As an annual tradition, each year Bear Facts asks a graduating senior to record his or her experiences In a multi-part column that will continue throughout the year, taking us through the uncertain journey that is senior year. This year, we have the honor of having senior Christiana Restucci bring us through her highly unique experiences.
College applications, class ranking, letters of recommendation: I’ve heard these words a thousand times a day, Monday through Friday, ever since the school year began. It seems every senior around me is just itching to get that acceptance letter to their top school and go far away from Brewster, as far as they can (and then some!). And don’t get me wrong, I am anxiously awaiting my letter just as much as the next person. However, I seem to differ from many of my peers in the sense that I’m not so ready to say goodbye to my hometown and just up and leave my life here.

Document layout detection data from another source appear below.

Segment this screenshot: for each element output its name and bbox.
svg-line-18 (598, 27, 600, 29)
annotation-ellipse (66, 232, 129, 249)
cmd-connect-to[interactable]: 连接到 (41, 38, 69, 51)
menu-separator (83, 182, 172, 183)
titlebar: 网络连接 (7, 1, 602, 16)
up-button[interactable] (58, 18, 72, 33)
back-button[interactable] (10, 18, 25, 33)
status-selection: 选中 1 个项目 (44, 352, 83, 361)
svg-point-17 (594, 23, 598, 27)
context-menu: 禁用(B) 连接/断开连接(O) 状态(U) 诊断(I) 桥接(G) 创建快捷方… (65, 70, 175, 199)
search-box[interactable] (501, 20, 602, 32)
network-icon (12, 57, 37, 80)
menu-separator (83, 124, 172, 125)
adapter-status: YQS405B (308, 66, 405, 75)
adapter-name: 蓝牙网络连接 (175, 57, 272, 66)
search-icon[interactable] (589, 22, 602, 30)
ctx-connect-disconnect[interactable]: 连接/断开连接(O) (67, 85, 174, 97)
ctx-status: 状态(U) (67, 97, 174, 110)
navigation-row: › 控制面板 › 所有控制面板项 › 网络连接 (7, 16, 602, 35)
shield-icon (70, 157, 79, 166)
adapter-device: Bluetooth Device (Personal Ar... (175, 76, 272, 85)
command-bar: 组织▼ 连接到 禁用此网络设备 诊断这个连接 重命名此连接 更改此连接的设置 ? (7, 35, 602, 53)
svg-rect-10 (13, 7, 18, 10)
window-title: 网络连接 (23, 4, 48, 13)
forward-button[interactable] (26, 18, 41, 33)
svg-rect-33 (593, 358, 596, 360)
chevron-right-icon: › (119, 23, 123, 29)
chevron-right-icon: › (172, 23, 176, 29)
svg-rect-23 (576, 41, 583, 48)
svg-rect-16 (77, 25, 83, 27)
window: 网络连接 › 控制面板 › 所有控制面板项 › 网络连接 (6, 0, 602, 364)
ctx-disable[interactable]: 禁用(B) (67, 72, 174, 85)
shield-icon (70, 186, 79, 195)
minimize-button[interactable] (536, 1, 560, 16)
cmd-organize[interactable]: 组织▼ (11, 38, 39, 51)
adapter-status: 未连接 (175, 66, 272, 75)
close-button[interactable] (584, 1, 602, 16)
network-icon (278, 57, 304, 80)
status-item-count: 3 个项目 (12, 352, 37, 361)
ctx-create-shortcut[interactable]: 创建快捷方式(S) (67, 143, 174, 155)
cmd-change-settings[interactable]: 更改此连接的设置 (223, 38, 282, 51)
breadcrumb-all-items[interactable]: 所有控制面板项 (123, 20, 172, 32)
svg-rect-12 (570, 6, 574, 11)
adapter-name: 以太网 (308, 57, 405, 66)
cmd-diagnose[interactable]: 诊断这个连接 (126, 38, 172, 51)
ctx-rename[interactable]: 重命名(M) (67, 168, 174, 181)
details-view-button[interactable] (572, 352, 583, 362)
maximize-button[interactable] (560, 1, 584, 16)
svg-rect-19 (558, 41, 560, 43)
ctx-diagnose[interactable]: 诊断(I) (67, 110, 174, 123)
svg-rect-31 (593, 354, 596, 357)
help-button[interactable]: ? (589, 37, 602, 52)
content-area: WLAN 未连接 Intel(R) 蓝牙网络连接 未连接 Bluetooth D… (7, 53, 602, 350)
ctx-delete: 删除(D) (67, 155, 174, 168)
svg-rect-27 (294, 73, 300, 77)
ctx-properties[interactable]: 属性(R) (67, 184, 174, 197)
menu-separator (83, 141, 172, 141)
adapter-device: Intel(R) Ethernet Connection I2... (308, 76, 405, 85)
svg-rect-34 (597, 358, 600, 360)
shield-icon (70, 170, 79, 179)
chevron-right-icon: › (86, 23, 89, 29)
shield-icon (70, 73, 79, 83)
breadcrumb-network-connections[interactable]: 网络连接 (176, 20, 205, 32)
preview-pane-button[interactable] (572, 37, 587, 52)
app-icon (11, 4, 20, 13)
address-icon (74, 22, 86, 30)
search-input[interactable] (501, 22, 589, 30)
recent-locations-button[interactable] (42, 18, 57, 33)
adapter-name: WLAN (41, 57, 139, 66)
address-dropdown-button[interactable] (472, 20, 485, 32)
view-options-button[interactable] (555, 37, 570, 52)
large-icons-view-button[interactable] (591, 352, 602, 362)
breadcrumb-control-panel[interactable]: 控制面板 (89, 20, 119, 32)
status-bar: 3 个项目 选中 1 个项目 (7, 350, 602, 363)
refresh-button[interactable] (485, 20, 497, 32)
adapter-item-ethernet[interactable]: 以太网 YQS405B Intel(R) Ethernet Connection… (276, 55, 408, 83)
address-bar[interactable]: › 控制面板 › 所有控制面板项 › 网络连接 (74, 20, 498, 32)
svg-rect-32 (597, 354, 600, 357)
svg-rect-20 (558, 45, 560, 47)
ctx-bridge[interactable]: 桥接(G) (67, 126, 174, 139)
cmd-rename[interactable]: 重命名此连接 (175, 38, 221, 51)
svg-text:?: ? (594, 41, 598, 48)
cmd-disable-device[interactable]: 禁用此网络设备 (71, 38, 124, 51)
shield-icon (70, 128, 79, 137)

Independence is something I’ve craved my entire life. I’ve gotten small doses of it as I continue to grow up. It started with small acts (like my parents letting me pick out my own outfits for school without their help) and it blossomed into the huge thing that is owning a car and being able to drive wherever I please. I’m excited that my journey into independence won’t stop here, because in college, I’ll be all on my own.
But with all that being said, I really do love my life here in Brewster. I love my friends, I love my family, I love my cats, I love my routines! I find comfort all around me because everywhere I look there is something that I have had for seemingly forever: Starbucks after school with friends, listening to records in my room, softball games and practices in the spring.
You might be rolling your eyes reading this, wanting to tell me that I will form new routines and make new friends at college. And you are 100% correct; I am confident that I will settle into, and very much enjoy, living on campus. I love the idea of having more control over my life. And truthfully, my top school is only an hour and a half from home, so I will never be too far from my hometown and my loved ones. But being a teenager, and getting to see my family every day: these are things I’ll never get back.
Lately, I have been making a point to try to feed off everyone else’s excitement about the future. Like me, everyone seems to be scared, but they are also so excited to start anew. I’m trying my best to see it their way and accept the changes that lie ahead, but I don’t know if anything will prepare me for the big change that is living away from home for the first time.
High school is where you’re supposed to find yourself. Everyone seems to come into high school a completely different person than when they leave. I have definitely found myself, and I can confidently say that I am happy with who I am. I guess that’s why it’s so important for me to hold onto this phase of life, and why it’s so difficult for me to face the reality that in less than a year, everything will be different. It feels like my happiness is being ripped away from me, and I’m just not quite ready for what’s next.
I am choosing to omit the negatives about being in high school, about living in Brewster, even about living in New York, because there is no sense in wasting energy on that. Time is fleeting, and as we all know, we’ll never get these years back. Moral of the story– treasure what you have right now because even if you don’t think you’ll miss it, you will.